This series of 5 seminars will provide an introduction to the analysis of nonlinear problems in elasticity. Based on examples from recent research works and/or from daily life (such as the inflation of a cylindrical ballon, the shape of human hair, or the hexagonal patterns produced by the elastic Rayleigh-Taylor instability), we will derive the main methods applicable to nonlinear elasticity problems: the calculation of critical loads by a linear bifurcation analysis, the selection of buckling patterns using Koiter's method, the analysis of localized buckling using amplitude equations, etc. We will provide examples of both geometrical instabilities (as Euler's buckling) and material instabilities (as in the striction of bars and other localization phenomena).

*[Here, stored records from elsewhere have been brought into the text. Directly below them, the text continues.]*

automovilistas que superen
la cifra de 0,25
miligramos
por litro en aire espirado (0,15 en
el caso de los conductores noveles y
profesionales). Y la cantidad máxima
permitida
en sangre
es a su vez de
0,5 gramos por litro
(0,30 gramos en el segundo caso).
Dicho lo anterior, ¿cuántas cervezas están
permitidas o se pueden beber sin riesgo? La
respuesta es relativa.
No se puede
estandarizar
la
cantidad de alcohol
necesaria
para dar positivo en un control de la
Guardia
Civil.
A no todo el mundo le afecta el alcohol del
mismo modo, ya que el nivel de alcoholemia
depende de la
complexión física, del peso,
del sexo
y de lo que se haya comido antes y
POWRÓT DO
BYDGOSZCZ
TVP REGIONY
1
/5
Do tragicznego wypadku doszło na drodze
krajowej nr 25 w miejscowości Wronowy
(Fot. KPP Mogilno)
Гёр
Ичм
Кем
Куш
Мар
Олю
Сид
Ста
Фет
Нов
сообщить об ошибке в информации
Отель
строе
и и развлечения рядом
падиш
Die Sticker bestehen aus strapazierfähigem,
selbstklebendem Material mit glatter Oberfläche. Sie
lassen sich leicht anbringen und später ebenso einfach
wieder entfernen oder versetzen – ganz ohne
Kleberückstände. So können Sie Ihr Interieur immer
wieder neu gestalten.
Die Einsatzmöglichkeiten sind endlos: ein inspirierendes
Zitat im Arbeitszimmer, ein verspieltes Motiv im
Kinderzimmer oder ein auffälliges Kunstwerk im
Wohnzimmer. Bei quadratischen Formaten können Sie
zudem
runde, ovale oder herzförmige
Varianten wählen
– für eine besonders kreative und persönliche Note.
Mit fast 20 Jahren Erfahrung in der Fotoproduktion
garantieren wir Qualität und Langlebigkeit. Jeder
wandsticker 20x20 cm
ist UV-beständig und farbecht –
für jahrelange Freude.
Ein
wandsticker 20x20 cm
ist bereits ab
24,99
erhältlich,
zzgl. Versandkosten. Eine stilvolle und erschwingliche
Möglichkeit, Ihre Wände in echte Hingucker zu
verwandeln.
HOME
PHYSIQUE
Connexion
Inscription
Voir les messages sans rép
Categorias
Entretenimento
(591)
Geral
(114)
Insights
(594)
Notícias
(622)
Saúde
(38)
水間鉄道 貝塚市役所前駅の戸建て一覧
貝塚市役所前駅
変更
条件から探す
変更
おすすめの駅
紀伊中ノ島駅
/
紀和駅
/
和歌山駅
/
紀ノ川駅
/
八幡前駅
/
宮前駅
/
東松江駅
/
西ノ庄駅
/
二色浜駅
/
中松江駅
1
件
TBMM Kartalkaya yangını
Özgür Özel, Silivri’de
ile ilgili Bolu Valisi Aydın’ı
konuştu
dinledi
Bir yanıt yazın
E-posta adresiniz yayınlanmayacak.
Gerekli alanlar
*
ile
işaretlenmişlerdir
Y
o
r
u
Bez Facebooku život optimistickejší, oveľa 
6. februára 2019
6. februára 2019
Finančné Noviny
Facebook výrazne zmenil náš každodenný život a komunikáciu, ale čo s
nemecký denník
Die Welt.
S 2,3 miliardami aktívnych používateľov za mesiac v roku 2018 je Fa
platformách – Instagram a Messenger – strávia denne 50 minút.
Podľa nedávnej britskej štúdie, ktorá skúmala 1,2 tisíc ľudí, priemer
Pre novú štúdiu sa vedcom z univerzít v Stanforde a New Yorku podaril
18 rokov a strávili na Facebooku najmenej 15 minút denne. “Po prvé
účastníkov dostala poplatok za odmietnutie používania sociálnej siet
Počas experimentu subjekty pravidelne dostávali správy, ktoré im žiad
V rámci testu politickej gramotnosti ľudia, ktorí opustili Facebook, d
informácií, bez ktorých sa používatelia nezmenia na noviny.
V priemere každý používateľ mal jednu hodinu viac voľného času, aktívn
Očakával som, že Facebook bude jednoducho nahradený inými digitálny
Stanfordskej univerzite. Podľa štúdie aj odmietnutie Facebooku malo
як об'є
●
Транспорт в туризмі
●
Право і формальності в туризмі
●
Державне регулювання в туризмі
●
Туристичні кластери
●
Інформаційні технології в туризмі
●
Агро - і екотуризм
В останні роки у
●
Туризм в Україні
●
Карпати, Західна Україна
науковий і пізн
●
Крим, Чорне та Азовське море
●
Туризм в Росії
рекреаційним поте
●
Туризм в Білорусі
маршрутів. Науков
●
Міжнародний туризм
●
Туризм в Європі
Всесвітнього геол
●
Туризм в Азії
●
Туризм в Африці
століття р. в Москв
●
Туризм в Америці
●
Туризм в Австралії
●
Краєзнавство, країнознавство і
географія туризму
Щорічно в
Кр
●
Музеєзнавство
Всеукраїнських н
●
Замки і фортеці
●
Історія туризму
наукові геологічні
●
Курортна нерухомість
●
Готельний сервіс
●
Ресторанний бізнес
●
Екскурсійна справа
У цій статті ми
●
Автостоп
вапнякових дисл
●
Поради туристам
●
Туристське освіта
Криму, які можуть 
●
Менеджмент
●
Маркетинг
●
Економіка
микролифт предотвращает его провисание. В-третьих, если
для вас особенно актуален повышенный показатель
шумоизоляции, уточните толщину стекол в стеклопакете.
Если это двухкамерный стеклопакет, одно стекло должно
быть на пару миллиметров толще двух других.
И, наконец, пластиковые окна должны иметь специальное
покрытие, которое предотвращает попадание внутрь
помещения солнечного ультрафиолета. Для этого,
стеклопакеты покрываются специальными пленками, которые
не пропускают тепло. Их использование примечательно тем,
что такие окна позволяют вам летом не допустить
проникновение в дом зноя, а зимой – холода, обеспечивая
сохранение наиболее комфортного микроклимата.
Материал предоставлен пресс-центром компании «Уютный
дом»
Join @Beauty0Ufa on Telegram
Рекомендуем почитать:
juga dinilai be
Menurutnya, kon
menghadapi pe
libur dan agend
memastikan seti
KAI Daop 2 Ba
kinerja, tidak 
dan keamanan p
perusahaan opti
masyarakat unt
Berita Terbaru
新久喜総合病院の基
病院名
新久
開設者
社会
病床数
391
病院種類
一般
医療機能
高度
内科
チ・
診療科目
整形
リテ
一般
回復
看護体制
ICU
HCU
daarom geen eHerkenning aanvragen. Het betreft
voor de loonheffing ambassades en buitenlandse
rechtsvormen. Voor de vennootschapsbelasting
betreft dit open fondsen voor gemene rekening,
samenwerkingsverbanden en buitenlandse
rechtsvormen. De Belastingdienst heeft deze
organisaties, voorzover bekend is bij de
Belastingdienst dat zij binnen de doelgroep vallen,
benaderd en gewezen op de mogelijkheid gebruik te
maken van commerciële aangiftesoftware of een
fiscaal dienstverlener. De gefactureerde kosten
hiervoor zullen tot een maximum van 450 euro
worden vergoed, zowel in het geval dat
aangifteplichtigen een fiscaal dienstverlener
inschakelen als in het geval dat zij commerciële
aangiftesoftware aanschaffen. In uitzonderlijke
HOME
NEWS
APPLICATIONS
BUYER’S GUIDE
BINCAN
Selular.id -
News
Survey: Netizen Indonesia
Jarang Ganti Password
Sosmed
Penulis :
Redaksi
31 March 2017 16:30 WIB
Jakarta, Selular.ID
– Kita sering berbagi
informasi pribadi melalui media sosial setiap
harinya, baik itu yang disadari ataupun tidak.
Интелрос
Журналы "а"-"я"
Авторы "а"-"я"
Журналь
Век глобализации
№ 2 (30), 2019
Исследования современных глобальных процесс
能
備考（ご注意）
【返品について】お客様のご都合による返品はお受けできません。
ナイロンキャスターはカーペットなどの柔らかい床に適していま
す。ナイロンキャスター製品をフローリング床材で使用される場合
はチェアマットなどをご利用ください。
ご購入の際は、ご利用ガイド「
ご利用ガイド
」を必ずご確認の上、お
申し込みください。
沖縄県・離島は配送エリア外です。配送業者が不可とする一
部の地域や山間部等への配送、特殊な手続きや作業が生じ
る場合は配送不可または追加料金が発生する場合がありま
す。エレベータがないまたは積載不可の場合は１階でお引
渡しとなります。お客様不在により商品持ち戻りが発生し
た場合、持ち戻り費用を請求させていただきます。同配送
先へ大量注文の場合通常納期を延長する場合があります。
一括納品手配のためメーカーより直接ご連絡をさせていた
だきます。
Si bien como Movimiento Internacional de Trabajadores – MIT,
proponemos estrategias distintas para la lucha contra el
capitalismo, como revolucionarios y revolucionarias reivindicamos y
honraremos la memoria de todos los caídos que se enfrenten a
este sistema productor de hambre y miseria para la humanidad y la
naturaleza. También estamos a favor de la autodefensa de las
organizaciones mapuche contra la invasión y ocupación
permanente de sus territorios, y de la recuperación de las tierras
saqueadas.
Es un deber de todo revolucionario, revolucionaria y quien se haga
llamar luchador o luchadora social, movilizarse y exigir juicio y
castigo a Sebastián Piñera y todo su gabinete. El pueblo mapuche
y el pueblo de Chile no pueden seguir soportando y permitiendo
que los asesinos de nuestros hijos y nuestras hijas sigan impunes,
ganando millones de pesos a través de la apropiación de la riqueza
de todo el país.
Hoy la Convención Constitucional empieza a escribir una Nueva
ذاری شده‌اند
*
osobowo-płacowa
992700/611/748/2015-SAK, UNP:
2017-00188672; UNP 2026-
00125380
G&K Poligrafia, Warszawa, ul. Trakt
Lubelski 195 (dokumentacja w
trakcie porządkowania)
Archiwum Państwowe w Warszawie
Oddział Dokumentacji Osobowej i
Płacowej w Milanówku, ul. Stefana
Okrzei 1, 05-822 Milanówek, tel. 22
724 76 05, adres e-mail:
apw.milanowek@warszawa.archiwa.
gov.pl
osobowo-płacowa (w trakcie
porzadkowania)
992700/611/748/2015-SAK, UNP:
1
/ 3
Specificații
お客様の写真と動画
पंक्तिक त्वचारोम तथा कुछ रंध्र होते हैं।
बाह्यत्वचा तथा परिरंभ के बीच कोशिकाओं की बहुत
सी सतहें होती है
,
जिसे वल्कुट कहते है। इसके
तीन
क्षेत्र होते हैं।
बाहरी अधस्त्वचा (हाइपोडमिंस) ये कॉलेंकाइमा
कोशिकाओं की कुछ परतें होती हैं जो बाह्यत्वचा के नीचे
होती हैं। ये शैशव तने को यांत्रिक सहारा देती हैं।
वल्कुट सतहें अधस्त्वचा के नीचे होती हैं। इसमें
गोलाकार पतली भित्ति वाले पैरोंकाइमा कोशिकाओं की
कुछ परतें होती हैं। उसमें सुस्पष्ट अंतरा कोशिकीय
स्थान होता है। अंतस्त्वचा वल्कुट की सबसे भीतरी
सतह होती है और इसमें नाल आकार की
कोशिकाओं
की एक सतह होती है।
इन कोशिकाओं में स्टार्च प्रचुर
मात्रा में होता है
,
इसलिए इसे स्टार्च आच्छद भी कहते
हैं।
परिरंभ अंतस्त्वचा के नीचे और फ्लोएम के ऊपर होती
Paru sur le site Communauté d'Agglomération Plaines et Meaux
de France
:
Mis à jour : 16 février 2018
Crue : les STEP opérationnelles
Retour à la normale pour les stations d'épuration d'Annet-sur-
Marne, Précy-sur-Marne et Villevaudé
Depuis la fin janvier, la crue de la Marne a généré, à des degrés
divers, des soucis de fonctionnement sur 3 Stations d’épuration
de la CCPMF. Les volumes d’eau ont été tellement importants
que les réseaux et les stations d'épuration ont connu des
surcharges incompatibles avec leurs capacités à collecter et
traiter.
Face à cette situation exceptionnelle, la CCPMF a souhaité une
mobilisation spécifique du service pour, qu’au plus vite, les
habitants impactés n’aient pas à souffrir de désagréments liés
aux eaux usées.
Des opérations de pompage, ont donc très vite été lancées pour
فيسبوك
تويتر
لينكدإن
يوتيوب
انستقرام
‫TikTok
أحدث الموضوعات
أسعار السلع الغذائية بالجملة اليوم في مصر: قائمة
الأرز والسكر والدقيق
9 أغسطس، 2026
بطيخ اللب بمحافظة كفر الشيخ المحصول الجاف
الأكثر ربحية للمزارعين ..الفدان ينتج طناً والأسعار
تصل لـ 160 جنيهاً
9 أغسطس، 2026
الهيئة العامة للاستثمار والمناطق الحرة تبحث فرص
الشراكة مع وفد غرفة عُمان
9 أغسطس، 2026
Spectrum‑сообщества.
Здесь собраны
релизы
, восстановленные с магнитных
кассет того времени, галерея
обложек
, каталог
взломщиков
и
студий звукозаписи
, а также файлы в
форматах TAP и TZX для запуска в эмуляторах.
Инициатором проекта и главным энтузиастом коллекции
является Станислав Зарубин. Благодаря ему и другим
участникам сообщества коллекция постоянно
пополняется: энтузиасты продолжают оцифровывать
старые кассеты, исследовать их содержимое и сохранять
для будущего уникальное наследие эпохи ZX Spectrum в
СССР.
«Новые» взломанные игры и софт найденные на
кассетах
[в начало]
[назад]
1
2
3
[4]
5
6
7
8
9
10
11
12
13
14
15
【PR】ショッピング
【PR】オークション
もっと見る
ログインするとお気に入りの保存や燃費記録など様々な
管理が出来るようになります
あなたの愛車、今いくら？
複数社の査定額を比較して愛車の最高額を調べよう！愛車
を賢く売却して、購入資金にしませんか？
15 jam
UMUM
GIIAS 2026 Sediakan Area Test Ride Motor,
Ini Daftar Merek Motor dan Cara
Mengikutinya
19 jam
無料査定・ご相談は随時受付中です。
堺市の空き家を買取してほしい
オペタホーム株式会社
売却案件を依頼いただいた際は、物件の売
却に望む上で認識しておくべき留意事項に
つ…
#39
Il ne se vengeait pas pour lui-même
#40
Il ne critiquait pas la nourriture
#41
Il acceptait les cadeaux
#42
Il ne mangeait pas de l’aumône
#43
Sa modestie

2. Analysis of singularities - Tuesday, April 24, 2018 at 12:00PM 115 Gates-Thomas
Thin structures often develop singularities, i.e. small regions called inner/boundary layers where the strain concentrates. By way of illustration, we analyze the boundary layer that forms near the clamped endpoint of a heavy hair. A mathematical analysis is proposed in close analogy with the analysis of Prandtl's boundary layer in a fluid with low viscosity. It proceeds by identifying a non-regularized and a regularized model, by carrying out a dimensional analysis of the layer, and by setting up a matched asymptotic expansion.